Each month, after agencies submit their project requests electronically, the city's IT staff enter the project descriptions into software called Innotas. Innotas analyzes the labor intensiveness factors of each project in relation to the city's limited IT resources. The software then gives order-of-priority options on which Tacoma agencies vote. For example, Innotas might say that if the city made the project proposed by the Human Resources (HR) Department its No. 1 priority, the IT staff would only have enough workers and time remaining to also complete the Water Department's project that month.

By contrast, if agencies voted to push the HR project to the following month, IT employees would have enough time and resources to complete five of the other less labor-intensive projects during the month at hand. The HR representative would need to make a strong case to the other departments that his or her project was worth the others waiting until the following month. IT employees sit relaxed on the sidelines and take whatever set of priorities the vote produces. If agencies later decide they don't like the list of priorities, they have their own judgment to blame, not that of the IT staff.

"There is always a bit of mystery to what happens behind the closed doors of IT. This lifts the veil and shows that if we have only 85 IT people, we can only do 'X' amount of work," said Brad Busick, manager of change management for Tacoma.

"We're making decisions based on facts and data as opposed to emotion and organizational norms," he said.

An agency submits its project using Innotas and later observes its progress in real time through the software.

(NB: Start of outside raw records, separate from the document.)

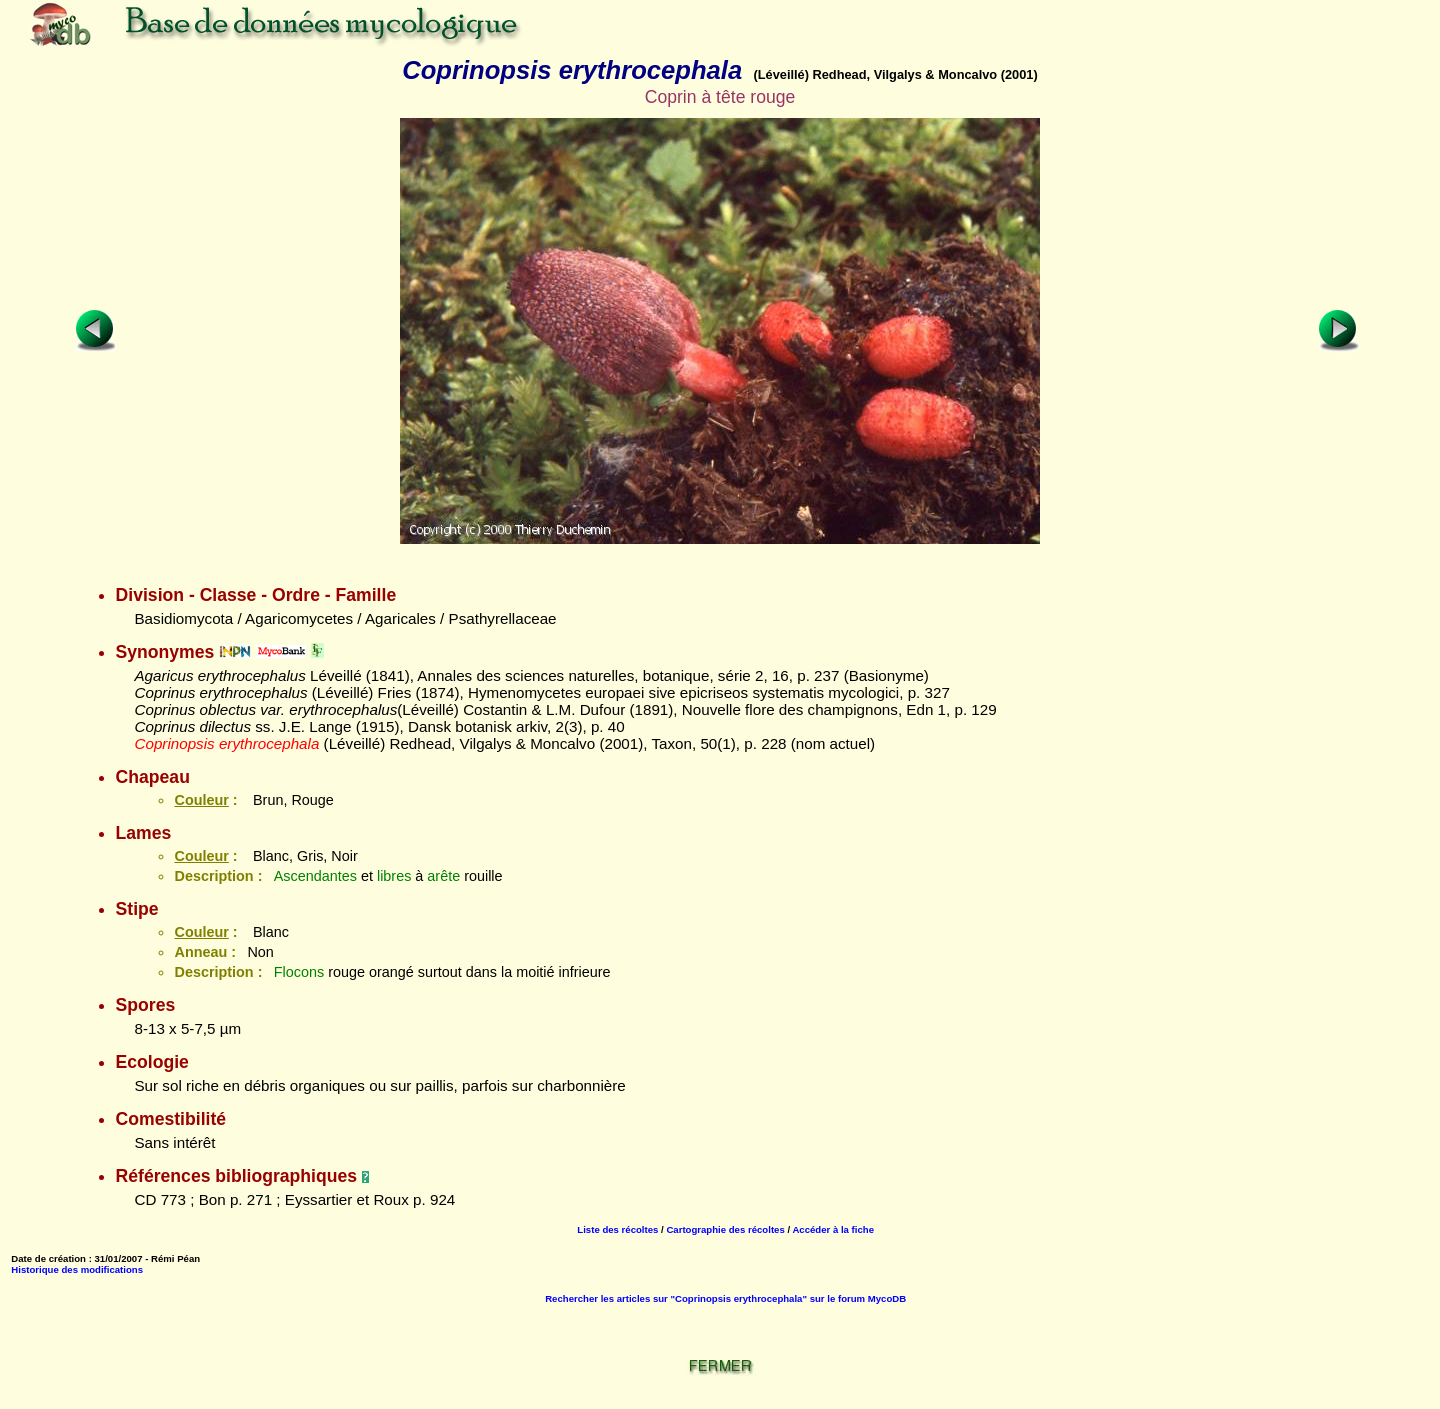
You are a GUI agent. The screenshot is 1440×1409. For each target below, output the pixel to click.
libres (394, 876)
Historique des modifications (77, 1269)
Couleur (201, 800)
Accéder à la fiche (833, 1229)
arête (443, 876)
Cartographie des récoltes (725, 1229)
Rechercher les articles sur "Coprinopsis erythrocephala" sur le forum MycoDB (725, 1298)
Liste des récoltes (617, 1229)
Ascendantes (315, 876)
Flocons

It also calculates the amount of work IT employees have done for various agencies over a given period of time.

"They're able to see that last month, for example, 25 percent of the work we did was for the power utility. If you're an agency that is paying for IT, you want to know how much they're working for you," Busick remarked.

Innotas is a software-as-a-service product, meaning the vendor hosts it and delivers the application through the Web, which the city pays for on demand.

"From a cost perspective, it makes a lot of sense for a government because we don't have to host any hardware on site," Busick explained.

The city paid Innotas a $50,000 one-time fee for 150 employees to use the software.

Busick said he has noticed an increase in the number of projects his team has been able to complete since deploying on-demand IT governance. A reduction in errors has also occurred. Busick expects to have calculations showing those improvements in September 2009.

Andy Opsahl is a former staff writer and features editor for Government Technology magazine.